Os derrames francos são 5 vezes mais raros que os silenciosos.


Caracterizados geralmente por uma paralisia que envolve um dos lados do
corpo, seguida de uma rigidez (espasticidade). Pode também ocorrer
dificuldades na deglutição de líquidos e alimentos, aumentando o risco de
aspiração pelos pulmões de secreções e pneumonia, assim como dificuldades
na fala e comunicação e na memória/atenção e concentração.
A intervenção reabilitacional pode ajudar? A Reabilitação destes
pacientes se inicia na fase hospitalar do problema, o mais precoce possível,
prevenindo deformidades causadas pelo mau posicionamento no leito e
ensinando os cuidadores sobre as complicações que ocorreram com o
derrame. Seguindo após a alta hospitalar, é traçado um plano de reabilitação
ao paciente, onde a avaliação fisiátrica vai mostrar quais são as deficiências
apresentadas e quais cuidados e terapias serão mais benéficas ao paciente.
O tratamento pode envolver órteses (aparelhos que sustentam os membros
paralisados, permitindo a marcha, por exemplo), auxiliares de marcha (muletas,
andadores e bengalas, quando necessários), terapias de estimulação motora,
mental e da fala, assim como medicações para o tratamento da rigidez
espástica.
A Reabilitação no derrame envolve toda uma equipe, onde fisioterapia, terapia
ocupacional e hidroterapia fazem os cuidados motores e funcionais; a
fonoaudiologia cuida das alterações de fala, comunicação e dificuldades em
deglutir; psicoterapia faz a estimulação cognitiva das funções mentais
prejudicadas e lida com a depressão reativa – condição muito comum frente às
novas deficiências com as quais o paciente precisará lidar.

DERRAMES SILENCIOSOS

São muito mais comuns que os descritos acima, mas são muito mais difíceis de
diagnosticar. Geralmente, os primeiros sintomas nas crianças são perda de
desempenho escolar, assim como sinais de declínio das faculdades mentais
nos adultos e idosos (muito confundido com demência).

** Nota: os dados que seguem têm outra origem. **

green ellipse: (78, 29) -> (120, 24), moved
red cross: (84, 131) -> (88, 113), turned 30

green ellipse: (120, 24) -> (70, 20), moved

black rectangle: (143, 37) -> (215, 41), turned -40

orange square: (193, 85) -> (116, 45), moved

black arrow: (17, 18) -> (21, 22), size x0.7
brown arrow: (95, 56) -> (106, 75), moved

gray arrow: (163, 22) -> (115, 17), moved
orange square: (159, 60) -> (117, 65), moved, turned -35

A intervenção reabilitacional pode ajudar? A avaliação preventiva nestes


casos é fundamental para que se trate o paciente assim que os primeiros
sintomas aparecem. Nas crianças, a avaliação dos cadernos da escola, assim
como relatórios dos professores é muito importante nisto. Outro exame,
chamado Doppler transcraniano, que mede a velocidade da circulação do
sangue no cérebro, é muito importante para a detecção de qualquer derrame
silencioso.

NECROSE DA CABEÇA DO FÊMUR

É causado pelo entupimento das artérias que nutrem a cabeça femoral,


causando morte (necrose) do osso no local onde ele se encaixa com o quadril.
Quando ocorre na infância e adolescência, provoca defeito na cartilagem de
crescimento ósseo, com deformação do osso do quadril e, por conseguinte,
entortamento das pernas. A manifestação mais comum nos adultos é dor e
dificuldades progressivas na deambulação.

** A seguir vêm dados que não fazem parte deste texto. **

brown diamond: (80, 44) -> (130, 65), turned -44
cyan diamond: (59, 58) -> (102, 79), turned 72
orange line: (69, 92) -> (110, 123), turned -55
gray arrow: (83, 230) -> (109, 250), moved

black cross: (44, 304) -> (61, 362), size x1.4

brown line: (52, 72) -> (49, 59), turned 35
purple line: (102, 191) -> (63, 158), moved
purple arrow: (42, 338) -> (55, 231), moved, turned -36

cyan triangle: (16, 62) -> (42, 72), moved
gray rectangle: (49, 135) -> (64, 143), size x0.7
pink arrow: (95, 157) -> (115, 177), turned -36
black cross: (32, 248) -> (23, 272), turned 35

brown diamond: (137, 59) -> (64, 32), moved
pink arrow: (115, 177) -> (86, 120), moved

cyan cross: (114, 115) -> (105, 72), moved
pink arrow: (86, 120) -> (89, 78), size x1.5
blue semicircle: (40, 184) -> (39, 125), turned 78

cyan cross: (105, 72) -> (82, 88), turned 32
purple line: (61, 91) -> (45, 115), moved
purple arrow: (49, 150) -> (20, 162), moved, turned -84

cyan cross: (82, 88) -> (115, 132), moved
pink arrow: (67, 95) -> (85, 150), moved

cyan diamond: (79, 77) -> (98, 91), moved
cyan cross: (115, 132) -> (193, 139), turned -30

A intervenção reabilitacional pode ajudar? Através do tratamento


adequado a cada paciente, medicações analgésicas e fisioterapia com plano
específico, a morbidade da condição diminúi muito. Em alguns casos, é
indicado o auxiliar de marcha (como bengala), para diminuição da dor ao andar
ou até mesmo para “poupar” a junta doente do quadril e prevenir problemas
futuros. Nos casos mais severos, indicam-se cirurgias de realinhamento do
osso do fêmur ou a troca da cabeça femoral doente por uma prótese.
COMPLICAÇÕES PULMONARES

Estas, também em decorrência do entupimento da vasculatura pulmonar, vão


aumentando com a idade do paciente, podendo causar diminuição da
capacidade respiratória e uma limitação funcional importante ao portador.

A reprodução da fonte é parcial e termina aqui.